Dataset excerpts:
▬▬▬▬▬▬

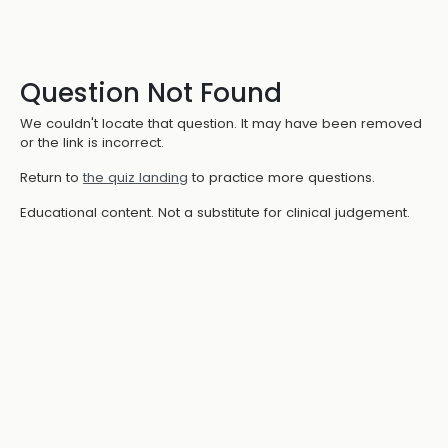
Question Not Found
We couldn't locate that question. It may have been removed
or the link is incorrect.
Return to
the quiz landing
to practice more questions.
Educational content. Not a substitute for clinical judgement.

▬▬▬▬▬▬

Skipping every picture, reproduce the records word for word.

Question Not Found
We couldn't locate that question. It may have been removed
or the link is incorrect.
Return to
the quiz landing
to practice more questions.
Educational content. Not a substitute for clinical judgement.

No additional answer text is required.